Third, park employees help those in lines by reminding them of the requirements for the security check or the ride.  Just imagine someone’s anger from waiting in line for over an hour for a ride only to find out that they cannot enjoy the ride because of age, height, or some other requirement.  Better to know right away.  Or for the TSA, workers remind passengers of the most current security requirements.  Since these seem to change practically every time we fly, it is helpful to know how laptops, liquids, jackets and other items are currently handled.  By knowing well ahead of time, passengers can be fully prepared to go through the luggage inspection and personal scanning in the least amount of time.

In addition to a Poll Worker flashing a smile, greeting the voters and estimating the time to vote, we can do several other things to make the process go more quickly.
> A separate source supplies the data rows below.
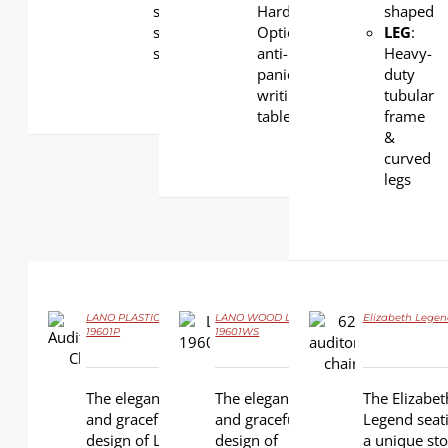
steel
Hardwood.
shaped
structural
Optional
LEG
:
support
anti-
Heavy-
panic
duty
writing
tubular
tablet
frame
&
curved
legs
LANO PLASTIC LS-
LANO WOOD LS-
Elizabeth Legen
DETAILS
19601P
19601WS
DETAILS
DETAILS
The elegance
The elegance
The Elizabet
and graceful
and graceful
Legend seati
design of Lano
design of
a unique stor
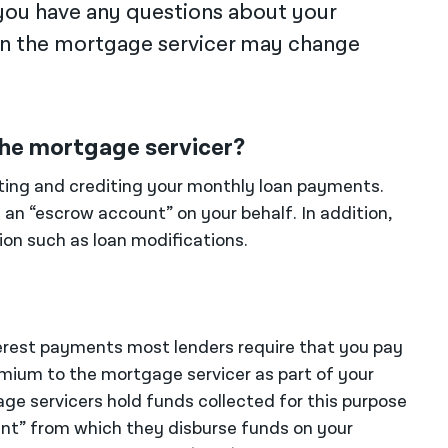
you have any questions about your
an the mortgage servicer may change
 the mortgage servicer?
cting and crediting your monthly loan payments.
an “escrow account” on your behalf. In addition,
tion such as loan modifications.
nterest payments most lenders require that you pay
mium to the mortgage servicer as part of your
e servicers hold funds collected for this purpose
ount” from which they disburse funds on your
1.      Voters in line who have forgotten to mail in their Vote-by-Mail ballot may show up at the polls to drop off their ballot.  There is no need for them to wait in the line.  Simply have them follow you to the ballot box, and after inspecting the envelope to ensure that it is for Orange County is and correctly signed and addressed, you can have the voter watch you place it in the ballot box.  Give them their “I Voted!” sticker, thank them for voting, and they can be on their way.

 

2.      Using the Voter Directional List, Poll Workers can verify with voters that they are in the right Polling Place.  Occasionally the boundary lines for precincts may change, or for other reasons, voters may not be in their assigned Polling Place.   We give these voters the choice of going to their Polling Place, or staying and voting provisionally.  Many voters may choose the former because ballot choices may be different in their assigned Polling Place. 

 

3.      Another tip is to identify provisional voters while they are still in line by asking if anyone has changed their name or address since last voting.   Or, ask if anyone is a Vote-by-Mail voter, but has lost their ballot.  Or ask if anyone is a first time voter in Orange County? If so, do they have a “proof of residence” to show? There is a list of acceptable proofs in the Operations Manual.  If for some reason a voter does not have any of the proof of residence items, or have their Sample Ballot mailed to their residence, then they will be a provisional voter. By identifying provisional voters, the process of filling out the provisional envelope can begin while in line and the process streamlined.

 

4.      Finally, and most importantly, ask voters in line if they have their Sample Ballot that was mailed to them.  If so, now is a good time for them to go through the ballot and make their choices.  In that way, their time in the voting booth, whether it be electronic or paper ballot booth, will go much more quickly and consequently the lines will move faster.  In addition, it will give the voter something to do while waiting in line and make the time pass more quickly.  If voters to not have their sample ballot with them, you can provide them with a copy to review. But, you will have limited copies of these at your Polling Place, so voters should not mark on your Sample Ballots and you should retrieve them from the voter before they are greeted by the Roster Clerk. 

So remember, a long line at your Polling Place is a good thing because it shows that citizens want to participate in our great democratic republic.  But too much of a good thing can have negative consequences.  Let’s take charge.  Be proactive and manage the lines in the best manner possible.  Your voters will love you for it!